Exercise:
In the records below, find the line with "See your community grow with less", then retype it and every following line exactly, stopping after the line with "Blend cucumber into". Leave the pictures out.

Data for this exercise:

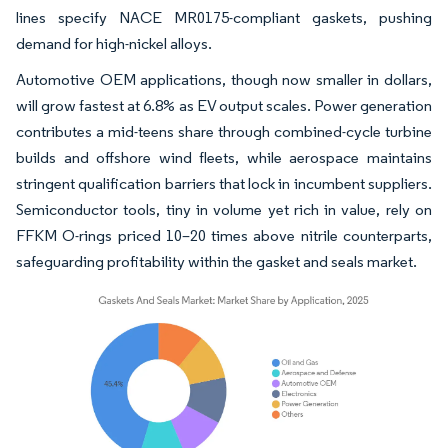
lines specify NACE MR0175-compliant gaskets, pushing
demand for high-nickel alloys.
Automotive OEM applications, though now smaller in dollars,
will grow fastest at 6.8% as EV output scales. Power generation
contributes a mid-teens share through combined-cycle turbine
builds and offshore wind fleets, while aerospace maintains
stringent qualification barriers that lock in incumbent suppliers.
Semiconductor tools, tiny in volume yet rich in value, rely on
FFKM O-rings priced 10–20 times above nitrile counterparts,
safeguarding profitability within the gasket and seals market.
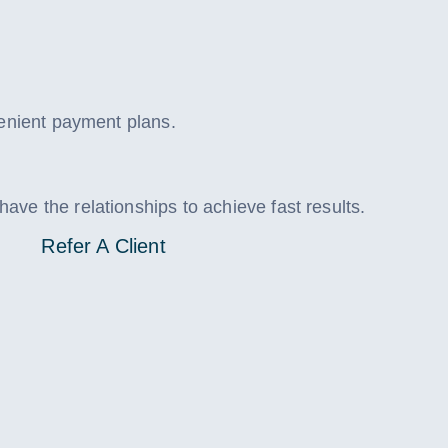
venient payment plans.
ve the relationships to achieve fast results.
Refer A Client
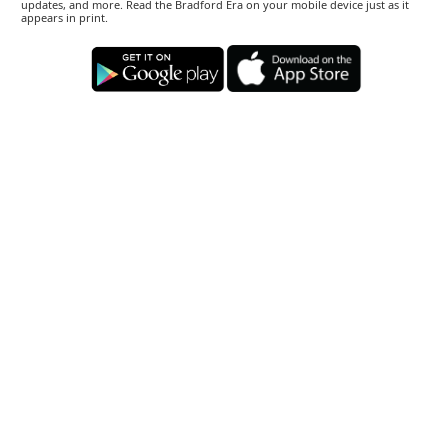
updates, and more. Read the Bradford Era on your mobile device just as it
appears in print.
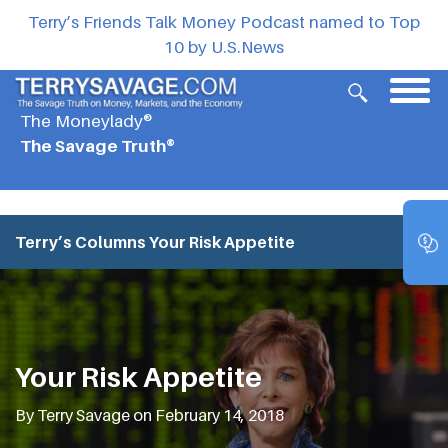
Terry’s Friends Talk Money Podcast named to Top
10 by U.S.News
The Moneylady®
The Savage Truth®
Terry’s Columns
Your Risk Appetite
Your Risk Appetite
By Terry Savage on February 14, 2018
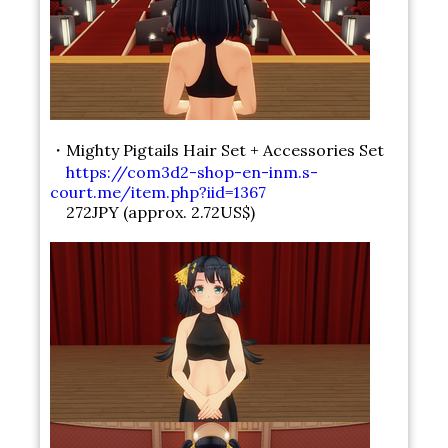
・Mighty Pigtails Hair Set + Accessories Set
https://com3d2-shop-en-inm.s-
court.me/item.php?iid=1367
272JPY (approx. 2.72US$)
* * *
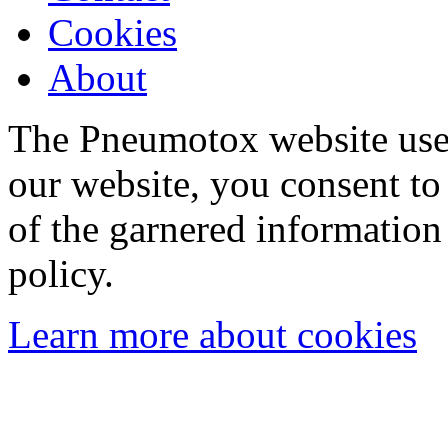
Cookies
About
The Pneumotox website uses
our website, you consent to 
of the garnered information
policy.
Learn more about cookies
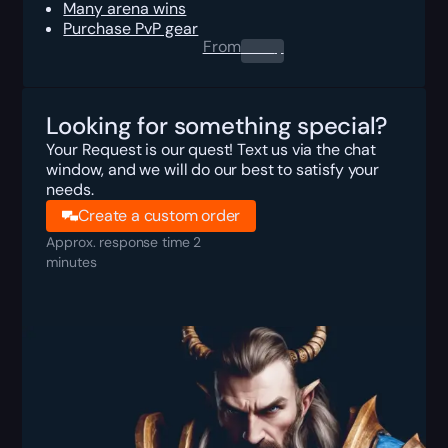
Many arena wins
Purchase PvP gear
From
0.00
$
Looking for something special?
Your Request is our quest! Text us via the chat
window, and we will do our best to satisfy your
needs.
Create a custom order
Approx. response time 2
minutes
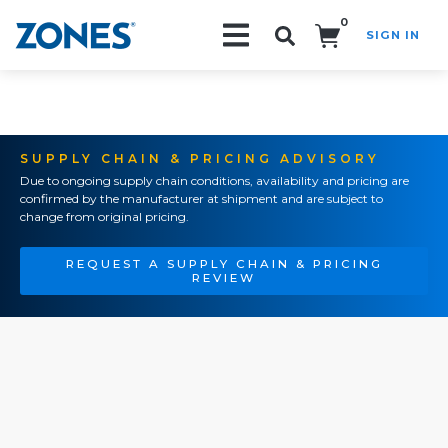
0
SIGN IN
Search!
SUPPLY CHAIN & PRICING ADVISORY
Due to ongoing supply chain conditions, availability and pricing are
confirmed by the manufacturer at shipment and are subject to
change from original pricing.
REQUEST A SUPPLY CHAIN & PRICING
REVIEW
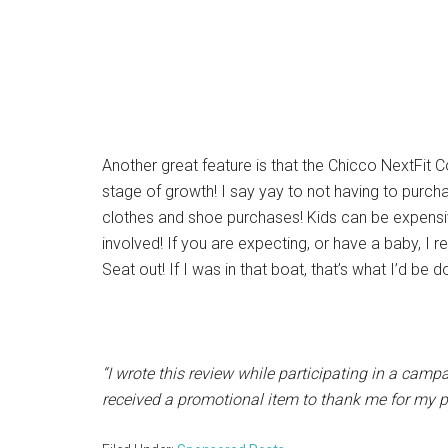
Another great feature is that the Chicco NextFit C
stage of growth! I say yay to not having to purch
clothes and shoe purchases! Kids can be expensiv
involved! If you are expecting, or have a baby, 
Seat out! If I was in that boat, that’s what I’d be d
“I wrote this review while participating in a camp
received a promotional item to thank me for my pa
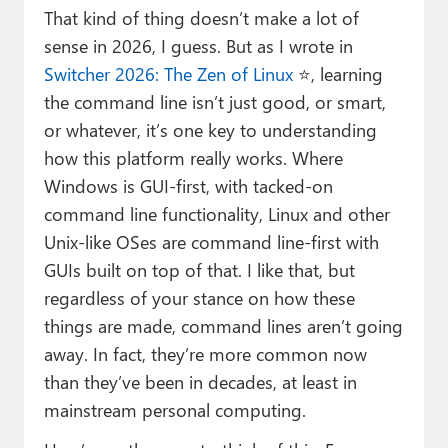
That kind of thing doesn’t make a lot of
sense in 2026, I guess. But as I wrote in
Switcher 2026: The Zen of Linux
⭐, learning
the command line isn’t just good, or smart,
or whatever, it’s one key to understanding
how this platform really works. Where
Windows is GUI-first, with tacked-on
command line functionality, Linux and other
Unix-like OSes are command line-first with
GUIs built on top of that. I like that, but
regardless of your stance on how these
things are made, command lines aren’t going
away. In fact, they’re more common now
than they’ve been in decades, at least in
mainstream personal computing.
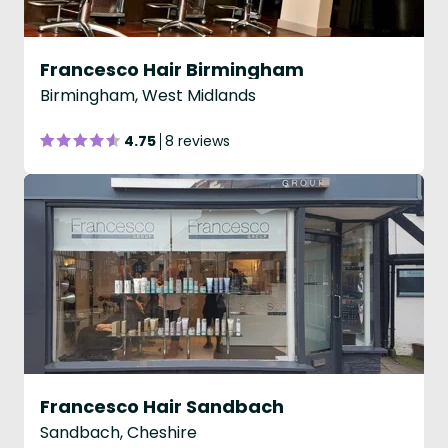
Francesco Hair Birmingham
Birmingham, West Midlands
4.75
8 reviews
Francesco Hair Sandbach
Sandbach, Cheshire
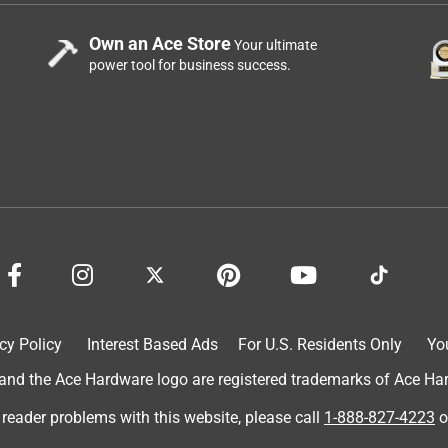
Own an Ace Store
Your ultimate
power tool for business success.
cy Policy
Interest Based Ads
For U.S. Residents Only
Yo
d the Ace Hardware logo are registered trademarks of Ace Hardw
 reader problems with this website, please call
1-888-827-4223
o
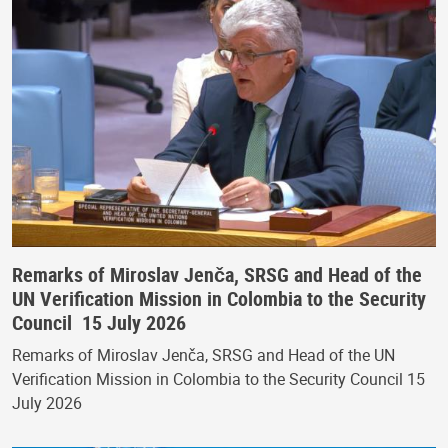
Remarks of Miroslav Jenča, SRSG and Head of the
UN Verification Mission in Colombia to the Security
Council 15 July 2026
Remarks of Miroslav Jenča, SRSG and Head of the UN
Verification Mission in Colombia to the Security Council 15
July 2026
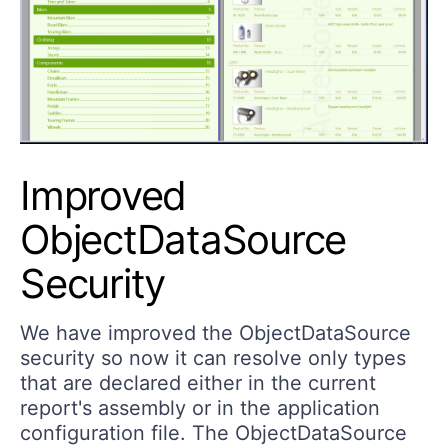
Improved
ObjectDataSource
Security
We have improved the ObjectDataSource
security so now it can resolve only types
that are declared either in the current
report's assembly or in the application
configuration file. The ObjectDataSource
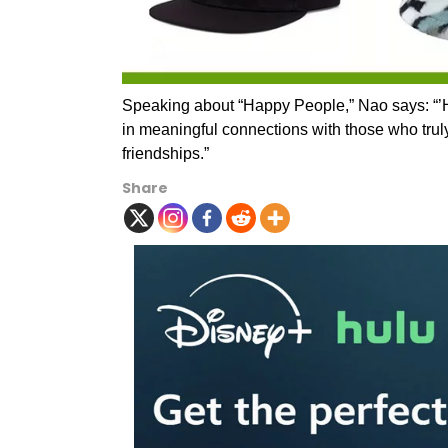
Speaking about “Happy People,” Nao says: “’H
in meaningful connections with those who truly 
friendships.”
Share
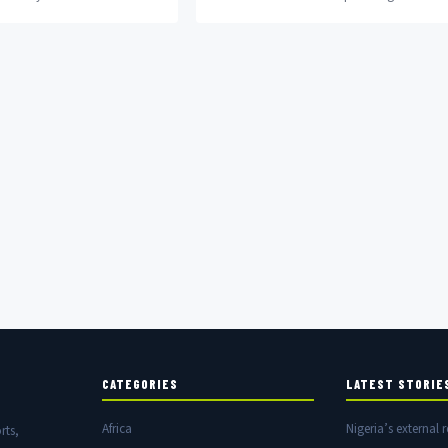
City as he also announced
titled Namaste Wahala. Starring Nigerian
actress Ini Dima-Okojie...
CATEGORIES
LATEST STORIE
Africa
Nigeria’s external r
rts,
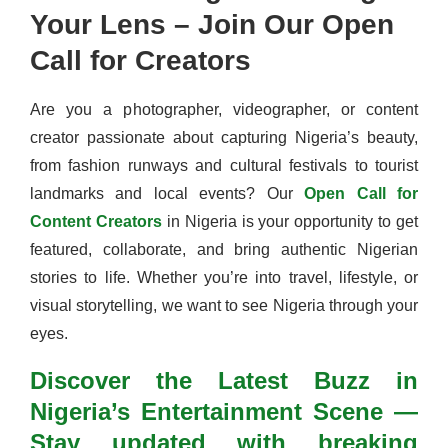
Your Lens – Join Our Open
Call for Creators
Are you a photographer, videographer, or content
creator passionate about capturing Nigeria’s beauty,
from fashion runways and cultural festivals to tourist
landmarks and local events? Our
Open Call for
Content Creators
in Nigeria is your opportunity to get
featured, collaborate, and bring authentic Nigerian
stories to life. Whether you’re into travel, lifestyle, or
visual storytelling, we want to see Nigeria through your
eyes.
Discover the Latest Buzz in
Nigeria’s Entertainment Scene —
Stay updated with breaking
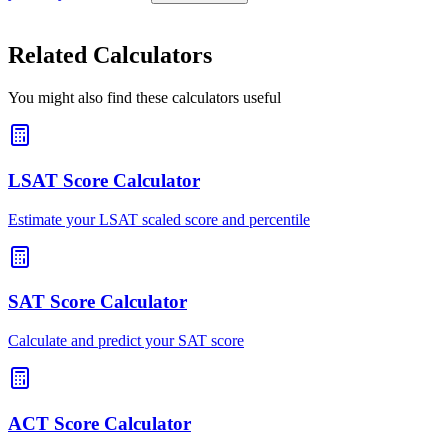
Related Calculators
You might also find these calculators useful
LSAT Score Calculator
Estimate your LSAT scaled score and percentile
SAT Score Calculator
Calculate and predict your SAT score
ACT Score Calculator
* * *
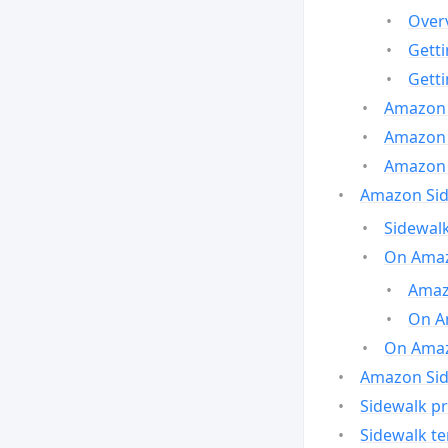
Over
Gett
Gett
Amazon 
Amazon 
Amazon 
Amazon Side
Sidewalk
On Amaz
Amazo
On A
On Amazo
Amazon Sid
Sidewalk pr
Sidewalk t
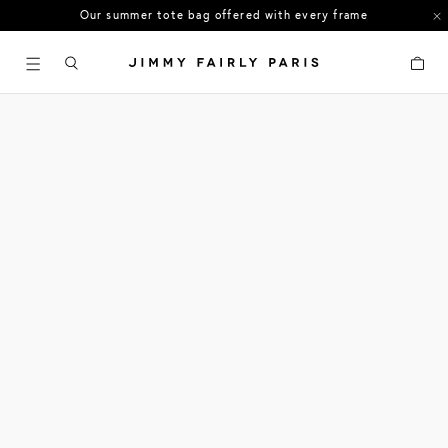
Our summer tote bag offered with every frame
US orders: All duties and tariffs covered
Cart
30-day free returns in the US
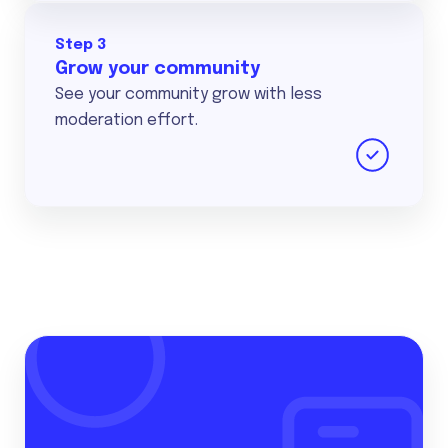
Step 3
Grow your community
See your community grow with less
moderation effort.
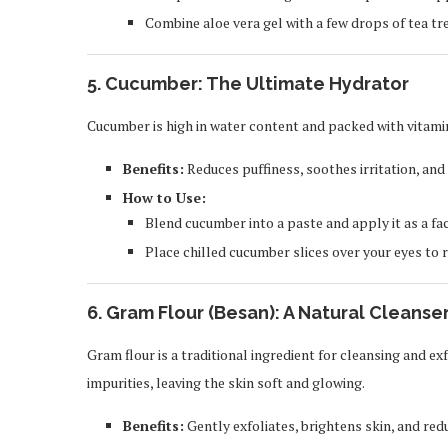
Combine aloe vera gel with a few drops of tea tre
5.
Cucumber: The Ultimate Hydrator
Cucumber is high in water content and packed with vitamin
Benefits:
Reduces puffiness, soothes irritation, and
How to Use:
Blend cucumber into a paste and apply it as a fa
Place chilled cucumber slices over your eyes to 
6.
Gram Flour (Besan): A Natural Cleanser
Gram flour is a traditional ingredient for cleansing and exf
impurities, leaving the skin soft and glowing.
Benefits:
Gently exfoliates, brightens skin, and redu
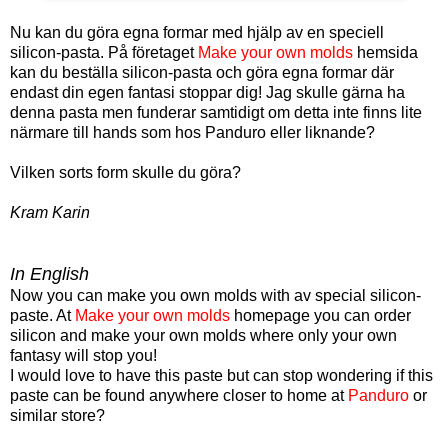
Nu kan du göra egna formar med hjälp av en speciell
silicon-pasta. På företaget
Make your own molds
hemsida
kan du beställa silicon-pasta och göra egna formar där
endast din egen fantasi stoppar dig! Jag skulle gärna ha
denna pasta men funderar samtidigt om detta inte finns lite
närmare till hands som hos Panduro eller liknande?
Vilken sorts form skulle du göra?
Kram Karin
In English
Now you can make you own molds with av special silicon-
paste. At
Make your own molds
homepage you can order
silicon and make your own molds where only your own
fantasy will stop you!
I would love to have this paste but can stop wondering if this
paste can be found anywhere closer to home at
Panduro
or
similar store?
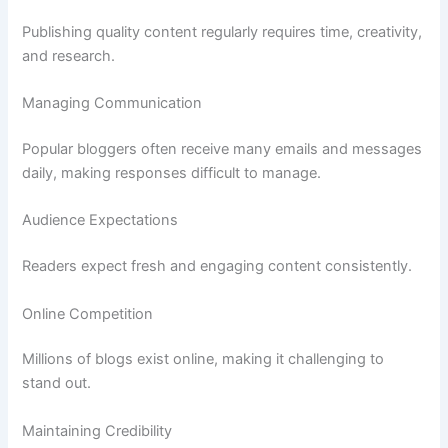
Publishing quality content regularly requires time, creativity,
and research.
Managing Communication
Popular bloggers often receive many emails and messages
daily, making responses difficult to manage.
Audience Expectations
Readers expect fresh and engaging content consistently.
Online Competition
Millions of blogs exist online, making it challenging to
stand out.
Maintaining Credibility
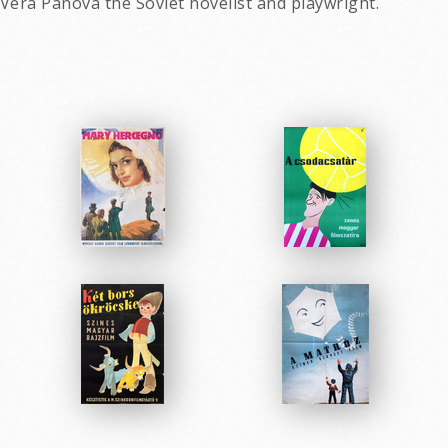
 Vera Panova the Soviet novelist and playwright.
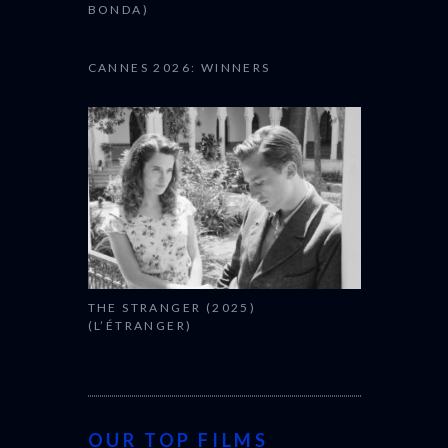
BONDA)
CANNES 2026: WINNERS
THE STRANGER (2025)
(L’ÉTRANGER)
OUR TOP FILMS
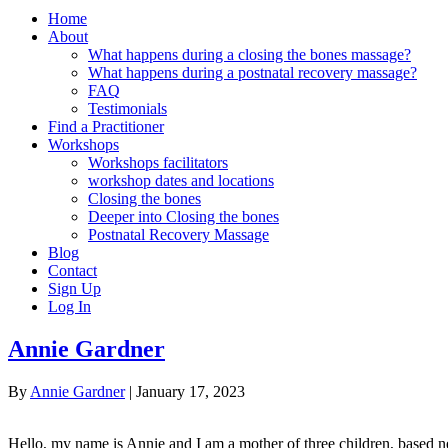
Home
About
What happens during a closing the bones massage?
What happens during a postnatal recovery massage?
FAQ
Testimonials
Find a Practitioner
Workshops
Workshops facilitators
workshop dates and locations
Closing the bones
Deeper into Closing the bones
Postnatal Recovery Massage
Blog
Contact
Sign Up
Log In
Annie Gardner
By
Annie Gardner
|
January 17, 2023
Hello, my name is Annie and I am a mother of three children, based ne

Response:
See your community grow with less
moderation effort.
Combine aloe vera gel with a few drops of tea tre
5.
Cucumber: The Ultimate Hydrator
Cucumber is high in water content and packed with vitamin
Benefits:
Reduces puffiness, soothes irritation, and
How to Use:
Blend cucumber into a paste and apply it as a fa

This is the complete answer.